Delaware's law dictates that anyone with eight animal units have a waste management plan, which provides specific guidelines about where and how to store manure and document what is done with it. In Delaware, one horse equals 1.25 animal units, so only properties with seven or more horses must comply. Also, if you apply fertilizer to 10 or more acres, you must have a nutrient management plan. (Virginias and Pennsylvania's legislation excludes horses; the federal law covers "animal feeding operations" so large as to exclude most stables.)

Farmers have been using nutrient management plans for years. Getting a plan is fairly straightforward: Soil tests determine the levels of various nutrients, and a nutrient management adviser can analyze how these levels meet the needs of a target crop. If nutrient levels are higher than what's needed, the landowner is advised against adding fertilizer until nutrient levels have dropped. Local Cooperative Extension offices can help, as can Southern States' GrowMaster professionals.

Of the Maryland stables that have developed nutrient management plans since the law was passed, the problem hasn't been the presence of too much nitrogen and phosphorus, but too little. Typically, horse pastures aren't fertilized and limed enough, even taking into account the manure left by grazing animals.

What to do with stall waste presents more of a problem. Gone are the days of dumping manure in the woods for Mother Nature's disposal. Now you will have to account for how it is stored and what happens to it once it leaves storage.

Waste management is complicated by the increasing urbanization of rural areas: Where once your barn was isolated, suddenly neighbors are peering over your fences, wrinkling their noses. The last thing you want to do is invite complaints by having a messy, smelly manure pile.

The local Soil and Water Conservation District can advise you on the best location for a manure pile. If you have enough horses and stall waste to warrant building a manure storage structure, the SWCD can design it for you at no charge and help you determine if you qualify for cost-share dollars to offset construction costs. Creative ideas for manure management will be addressed in the next issue.

Nutrient notes
  • Get a nutrient management plan, and follow its recommendations. If your pastures need lime and fertilizer, don't be afraid to apply them; the healthier your pastures, the less runoff that will occur. Not only does grass absorb nutrients from the soil, it also acts as a physical barrier to prevent runoff.

  • Take care of bare spots. Take horses off grass that has been grazed below three inches, and don't let them back on that grass until it is six inches high again. Keep horses off wet pastures as much as possible. In winter, always keep hay in the pastures to discourage horses from grazing grass that is dormant and can't rejuvenate.

  • Clip pastures regularly during the growing season to keep weeds under control. Mowing also promotes more even grazing by cutting back older, less palatable grass.

  • Drag pastures to break up and spread manure.

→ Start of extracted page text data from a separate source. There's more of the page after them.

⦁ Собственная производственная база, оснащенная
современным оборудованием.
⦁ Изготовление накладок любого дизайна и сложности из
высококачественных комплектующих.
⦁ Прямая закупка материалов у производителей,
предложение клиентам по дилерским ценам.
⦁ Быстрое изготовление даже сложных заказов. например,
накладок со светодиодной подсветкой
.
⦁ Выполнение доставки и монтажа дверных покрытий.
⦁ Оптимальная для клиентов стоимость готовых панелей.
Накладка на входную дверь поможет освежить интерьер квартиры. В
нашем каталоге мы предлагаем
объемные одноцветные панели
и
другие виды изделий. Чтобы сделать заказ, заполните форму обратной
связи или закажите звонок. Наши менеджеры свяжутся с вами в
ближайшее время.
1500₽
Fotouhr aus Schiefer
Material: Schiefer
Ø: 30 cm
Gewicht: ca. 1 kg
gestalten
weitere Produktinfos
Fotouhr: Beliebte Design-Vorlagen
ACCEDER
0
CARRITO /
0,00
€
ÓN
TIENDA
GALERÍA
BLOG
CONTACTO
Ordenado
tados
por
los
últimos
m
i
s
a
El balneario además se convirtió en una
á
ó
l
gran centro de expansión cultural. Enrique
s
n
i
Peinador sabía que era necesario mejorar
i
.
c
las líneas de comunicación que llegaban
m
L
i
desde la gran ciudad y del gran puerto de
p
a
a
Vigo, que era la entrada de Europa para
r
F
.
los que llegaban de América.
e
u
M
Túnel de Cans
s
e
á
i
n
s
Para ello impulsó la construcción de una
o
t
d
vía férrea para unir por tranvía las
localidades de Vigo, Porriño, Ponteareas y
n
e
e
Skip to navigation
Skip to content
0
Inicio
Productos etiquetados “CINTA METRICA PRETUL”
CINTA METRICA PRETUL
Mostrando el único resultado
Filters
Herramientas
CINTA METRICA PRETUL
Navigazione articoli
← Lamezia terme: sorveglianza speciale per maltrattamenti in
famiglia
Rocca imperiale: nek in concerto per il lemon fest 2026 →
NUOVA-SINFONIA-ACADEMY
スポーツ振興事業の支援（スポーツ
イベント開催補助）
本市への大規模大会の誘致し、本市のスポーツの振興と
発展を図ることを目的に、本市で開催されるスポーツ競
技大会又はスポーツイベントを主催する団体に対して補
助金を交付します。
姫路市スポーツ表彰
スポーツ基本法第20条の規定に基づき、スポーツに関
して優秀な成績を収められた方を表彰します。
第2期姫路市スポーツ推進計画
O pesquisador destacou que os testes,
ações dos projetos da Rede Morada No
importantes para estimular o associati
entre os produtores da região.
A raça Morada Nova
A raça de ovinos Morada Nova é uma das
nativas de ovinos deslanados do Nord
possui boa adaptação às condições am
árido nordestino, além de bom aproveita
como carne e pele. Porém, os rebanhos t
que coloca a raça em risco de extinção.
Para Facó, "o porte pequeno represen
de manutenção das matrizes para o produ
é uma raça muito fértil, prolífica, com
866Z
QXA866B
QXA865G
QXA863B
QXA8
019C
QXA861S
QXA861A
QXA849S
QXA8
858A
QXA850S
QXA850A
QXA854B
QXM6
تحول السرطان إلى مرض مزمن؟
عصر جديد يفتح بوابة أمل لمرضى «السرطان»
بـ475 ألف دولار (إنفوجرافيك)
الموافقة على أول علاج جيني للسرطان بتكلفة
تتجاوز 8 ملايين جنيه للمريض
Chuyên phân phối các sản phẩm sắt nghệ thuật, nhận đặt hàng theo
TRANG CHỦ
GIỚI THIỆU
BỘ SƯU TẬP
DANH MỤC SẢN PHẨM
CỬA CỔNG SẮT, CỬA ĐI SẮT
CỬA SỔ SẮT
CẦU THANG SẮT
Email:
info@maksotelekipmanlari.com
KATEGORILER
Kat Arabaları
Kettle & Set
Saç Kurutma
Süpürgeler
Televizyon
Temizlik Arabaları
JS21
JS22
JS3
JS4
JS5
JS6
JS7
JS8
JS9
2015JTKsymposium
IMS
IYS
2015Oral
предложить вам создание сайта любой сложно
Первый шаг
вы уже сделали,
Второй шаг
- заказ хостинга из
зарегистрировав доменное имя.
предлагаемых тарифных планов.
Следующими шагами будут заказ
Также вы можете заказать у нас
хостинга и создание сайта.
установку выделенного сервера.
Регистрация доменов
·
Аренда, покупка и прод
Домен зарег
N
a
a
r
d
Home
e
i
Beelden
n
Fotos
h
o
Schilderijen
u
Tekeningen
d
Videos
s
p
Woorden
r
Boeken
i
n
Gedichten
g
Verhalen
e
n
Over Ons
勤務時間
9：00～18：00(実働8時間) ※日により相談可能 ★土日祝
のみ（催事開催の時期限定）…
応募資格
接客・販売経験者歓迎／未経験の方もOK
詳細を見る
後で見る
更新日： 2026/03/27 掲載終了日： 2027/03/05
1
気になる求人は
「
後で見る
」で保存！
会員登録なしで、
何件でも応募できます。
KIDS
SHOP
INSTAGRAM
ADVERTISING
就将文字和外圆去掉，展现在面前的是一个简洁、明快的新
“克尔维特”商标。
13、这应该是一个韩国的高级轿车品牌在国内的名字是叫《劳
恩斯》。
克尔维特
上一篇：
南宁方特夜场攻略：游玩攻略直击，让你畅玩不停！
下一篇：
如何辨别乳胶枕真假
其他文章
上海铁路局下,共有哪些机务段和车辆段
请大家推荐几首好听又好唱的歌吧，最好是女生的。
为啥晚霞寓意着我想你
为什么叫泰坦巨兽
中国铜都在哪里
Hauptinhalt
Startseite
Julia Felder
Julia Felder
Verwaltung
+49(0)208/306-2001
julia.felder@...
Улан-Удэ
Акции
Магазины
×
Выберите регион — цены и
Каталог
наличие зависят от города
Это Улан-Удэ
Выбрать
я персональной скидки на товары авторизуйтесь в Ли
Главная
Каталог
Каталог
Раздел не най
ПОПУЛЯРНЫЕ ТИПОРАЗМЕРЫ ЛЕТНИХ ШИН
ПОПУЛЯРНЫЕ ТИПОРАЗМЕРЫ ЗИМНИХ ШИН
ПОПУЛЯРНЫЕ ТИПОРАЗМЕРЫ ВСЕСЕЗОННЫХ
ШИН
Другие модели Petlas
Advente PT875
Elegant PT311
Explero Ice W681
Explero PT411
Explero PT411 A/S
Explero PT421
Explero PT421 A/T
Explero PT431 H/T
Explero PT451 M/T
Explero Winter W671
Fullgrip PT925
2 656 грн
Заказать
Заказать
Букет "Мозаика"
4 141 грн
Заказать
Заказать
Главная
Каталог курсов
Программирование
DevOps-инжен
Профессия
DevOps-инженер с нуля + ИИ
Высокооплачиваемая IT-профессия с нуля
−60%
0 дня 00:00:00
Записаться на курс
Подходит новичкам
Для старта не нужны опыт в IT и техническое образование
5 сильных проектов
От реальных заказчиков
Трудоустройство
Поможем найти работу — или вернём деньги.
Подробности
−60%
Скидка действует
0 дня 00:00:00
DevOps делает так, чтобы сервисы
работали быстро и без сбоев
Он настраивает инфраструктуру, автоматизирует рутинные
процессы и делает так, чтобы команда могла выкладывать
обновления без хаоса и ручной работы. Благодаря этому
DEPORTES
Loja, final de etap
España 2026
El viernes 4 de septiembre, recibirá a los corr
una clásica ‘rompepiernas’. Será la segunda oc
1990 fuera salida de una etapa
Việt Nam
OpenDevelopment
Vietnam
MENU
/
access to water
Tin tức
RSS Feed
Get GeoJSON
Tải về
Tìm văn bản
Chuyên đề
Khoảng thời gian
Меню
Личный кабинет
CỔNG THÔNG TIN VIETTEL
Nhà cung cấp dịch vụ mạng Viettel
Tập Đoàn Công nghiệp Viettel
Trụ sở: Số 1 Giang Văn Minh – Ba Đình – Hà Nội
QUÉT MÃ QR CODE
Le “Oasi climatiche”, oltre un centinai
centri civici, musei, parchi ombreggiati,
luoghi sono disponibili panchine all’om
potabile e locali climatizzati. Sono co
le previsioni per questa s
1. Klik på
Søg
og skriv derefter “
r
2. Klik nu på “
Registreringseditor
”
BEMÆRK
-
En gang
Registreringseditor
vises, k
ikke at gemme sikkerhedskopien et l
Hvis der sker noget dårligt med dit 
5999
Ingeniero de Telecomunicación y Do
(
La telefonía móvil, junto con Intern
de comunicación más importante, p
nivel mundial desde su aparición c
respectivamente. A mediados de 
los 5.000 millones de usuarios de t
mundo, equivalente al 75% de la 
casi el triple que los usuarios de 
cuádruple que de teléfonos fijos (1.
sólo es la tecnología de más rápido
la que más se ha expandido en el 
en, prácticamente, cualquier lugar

This not only makes more of the nutrients available to grass, it also helps kill parasites.

  • Pile manure and stall waste as far from water sources and neighboring houses as possible. Cover manure piles with a tarp during wet weather. Compost manure and spread it on gardens or croplands or have it hauled away.

  • If you spread manure on your property, do so only during the growing season. Don't spread when the ground is frozen and can't absorb the nutrients.